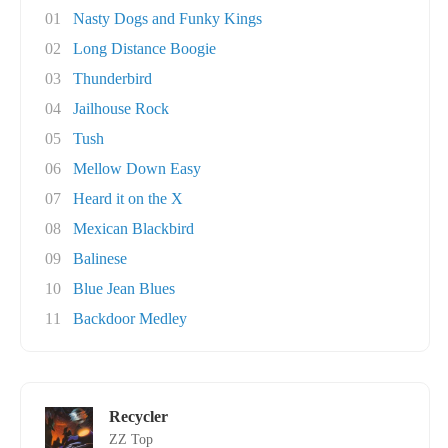
01
Nasty Dogs and Funky Kings
02
Long Distance Boogie
03
Thunderbird
04
Jailhouse Rock
05
Tush
06
Mellow Down Easy
07
Heard it on the X
08
Mexican Blackbird
09
Balinese
10
Blue Jean Blues
11
Backdoor Medley
Recycler
ZZ Top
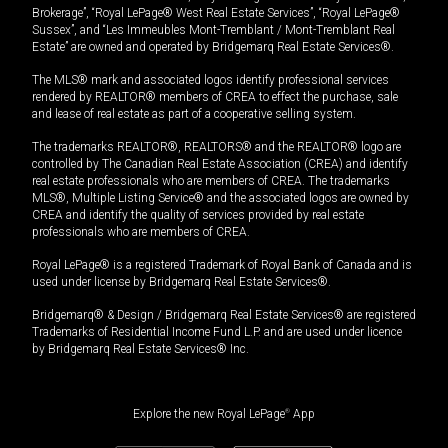
Brokerage”, “Royal LePage® West Real Estate Services”, “Royal LePage®
Sussex”, and “Les Immeubles Mont-Tremblant / Mont-Tremblant Real
Estate” are owned and operated by Bridgemarq Real Estate Services®.
The MLS® mark and associated logos identify professional services
rendered by REALTOR® members of CREA to effect the purchase, sale
and lease of real estate as part of a cooperative selling system.
The trademarks REALTOR®, REALTORS® and the REALTOR® logo are
controlled by The Canadian Real Estate Association (CREA) and identify
real estate professionals who are members of CREA. The trademarks
MLS®, Multiple Listing Service® and the associated logos are owned by
CREA and identify the quality of services provided by real estate
professionals who are members of CREA.
Royal LePage® is a registered Trademark of Royal Bank of Canada and is
used under license by Bridgemarq Real Estate Services®.
Bridgemarq® & Design / Bridgemarq Real Estate Services® are registered
Trademarks of Residential Income Fund L.P. and are used under licence
by Bridgemarq Real Estate Services® Inc.
Explore the new Royal LePage
®
App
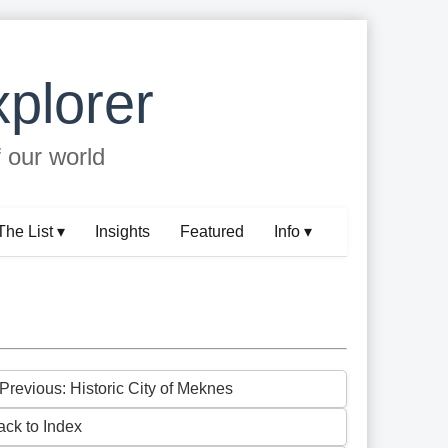
plorer
f our world
The List ▾
Insights
Featured
Info ▾
 Previous: Historic City of Meknes
ack to Index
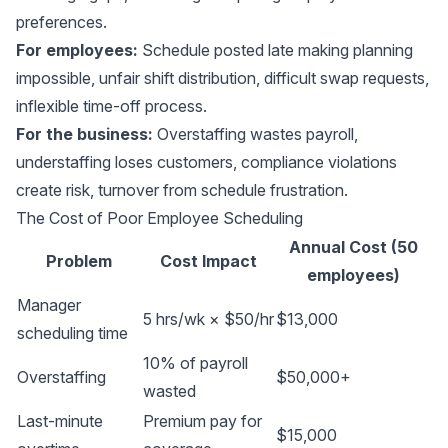
preferences.
For employees:
Schedule posted late making planning
impossible, unfair shift distribution, difficult swap requests,
inflexible time-off process.
For the business:
Overstaffing wastes payroll,
understaffing loses customers, compliance violations
create risk, turnover from schedule frustration.
The Cost of Poor Employee Scheduling
Annual Cost (50
Problem
Cost Impact
employees)
Manager
5 hrs/wk × $50/hr
$13,000
scheduling time
10% of payroll
Overstaffing
$50,000+
wasted
Last-minute
Premium pay for
$15,000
****
** Exercise **
Please return the records as they stand, word for word, with no pictures.

** Result of this task **
01
Nasty Dogs and Funky Kings
02
Long Distance Boogie
03
Thunderbird
04
Jailhouse Rock
05
Tush
06
Mellow Down Easy
07
Heard it on the X
08
Mexican Blackbird
09
Balinese
10
Blue Jean Blues
11
Backdoor Medley
Recycler
ZZ Top
Brokerage”, “Royal LePage® West Real Estate Services”, “Royal LePage®
Sussex”, and “Les Immeubles Mont-Tremblant / Mont-Tremblant Real
Estate” are owned and operated by Bridgemarq Real Estate Services®.
The MLS® mark and associated logos identify professional services
rendered by REALTOR® members of CREA to effect the purchase, sale
and lease of real estate as part of a cooperative selling system.
The trademarks REALTOR®, REALTORS® and the REALTOR® logo are
controlled by The Canadian Real Estate Association (CREA) and identify
real estate professionals who are members of CREA. The trademarks
MLS®, Multiple Listing Service® and the associated logos are owned by
CREA and identify the quality of services provided by real estate
professionals who are members of CREA.
Royal LePage® is a registered Trademark of Royal Bank of Canada and is
used under license by Bridgemarq Real Estate Services®.
Bridgemarq® & Design / Bridgemarq Real Estate Services® are registered
Trademarks of Residential Income Fund L.P. and are used under licence
by Bridgemarq Real Estate Services® Inc.
Explore the new Royal LePage
®
App
plorer
f our world
The List ▾
Insights
Featured
Info ▾
 Previous: Historic City of Meknes
ack to Index
preferences.
For employees:
Schedule posted late making planning
impossible, unfair shift distribution, difficult swap requests,
inflexible time-off process.
For the business:
Overstaffing wastes payroll,
understaffing loses customers, compliance violations
create risk, turnover from schedule frustration.
The Cost of Poor Employee Scheduling
Annual Cost (50
Problem
Cost Impact
employees)
Manager
5 hrs/wk × $50/hr
$13,000
scheduling time
10% of payroll
Overstaffing
$50,000+
wasted
Last-minute
Premium pay for
$15,000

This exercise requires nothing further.